◆ Problem
Transcribe the listing below in full, exactly, with no images.

◆ Record extracts
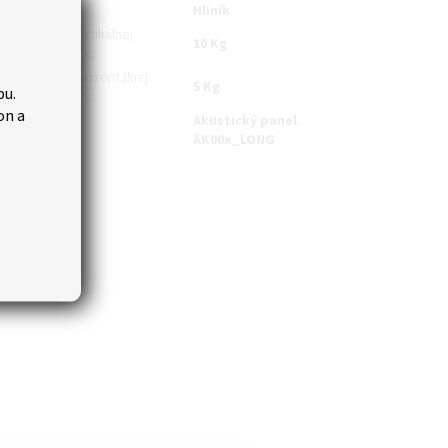
iál
:
Hliník
nosnosť pri vertikálnej
10 Kg
lácii aku. panelu
:
nosnosť pri horizontálnej
5 Kg
bu.
lácii aku. panelu
:
on a
Akustický panel
atibilný s
:
AK00x_LONG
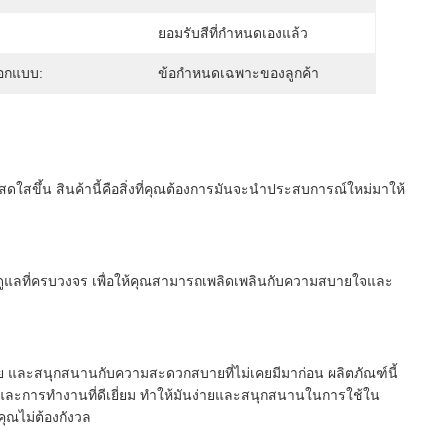
ยอมรับสีที่กำหนดเองแล้ว
อกแบบ:
ข้อกำหนดเฉพาะของลูกค้า
สดใสขึ้น สินค้านี้คือสิ่งที่คุณต้องการมันจะนําประสบการณ์ใหม่มาให้
การดูแลที่ครบวงจร เพื่อให้คุณสามารถเพลิดเพลินกับความสบายใจและ
าย และสนุกสนานกับความสะดวกสบายที่ไม่เคยมีมาก่อน ผลิตภัณฑ์นี้
และการทํางานที่ดีเยี่ยม ทําให้มันง่ายและสนุกสนานในการใช้ใน
คุณไม่ต้องกังวล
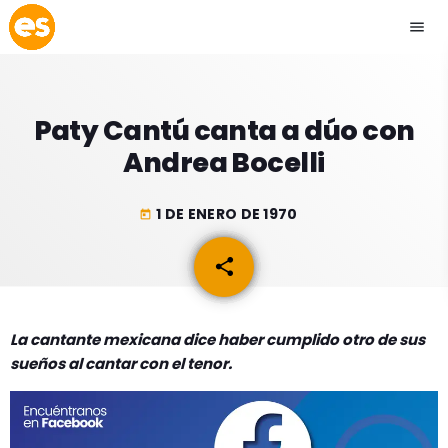
menu
close
Paty Cantú canta a dúo con
play_arrow
EMISIÓN LA PAZ
Andrea Bocelli
play_arrow
EMISIÓN COCHABAMBA
1 DE ENERO DE 1970
today
share
email
ESLATINO NEWS
keyboard_arrow_down
La cantante mexicana dice haber cumplido otro de sus
ESLATINO NEWS
LOS + TOP
sueños al cantar con el tenor.
ACTUALIDAD
PROGRAMACIÓN
ESPECTÁCULOS
INICIO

◆ Your response
iál
:
Hliník
nosnosť pri vertikálnej
10 Kg
lácii aku. panelu
:
nosnosť pri horizontálnej
5 Kg
bu.
lácii aku. panelu
:
on a
Akustický panel
atibilný s
:
AK00x_LONG
ยอมรับสีที่กำหนดเองแล้ว
อกแบบ:
ข้อกำหนดเฉพาะของลูกค้า
สดใสขึ้น สินค้านี้คือสิ่งที่คุณต้องการมันจะนําประสบการณ์ใหม่มาให้
การดูแลที่ครบวงจร เพื่อให้คุณสามารถเพลิดเพลินกับความสบายใจและ
าย และสนุกสนานกับความสะดวกสบายที่ไม่เคยมีมาก่อน ผลิตภัณฑ์นี้
และการทํางานที่ดีเยี่ยม ทําให้มันง่ายและสนุกสนานในการใช้ใน
คุณไม่ต้องกังวล
menu
close
Paty Cantú canta a dúo con
play_arrow
EMISIÓN LA PAZ
Andrea Bocelli
play_arrow
EMISIÓN COCHABAMBA
1 DE ENERO DE 1970
today
share
email
ESLATINO NEWS
keyboard_arrow_down
La cantante mexicana dice haber cumplido otro de sus
ESLATINO NEWS
LOS + TOP
sueños al cantar con el tenor.
ACTUALIDAD
PROGRAMACIÓN
ESPECTÁCULOS
INICIO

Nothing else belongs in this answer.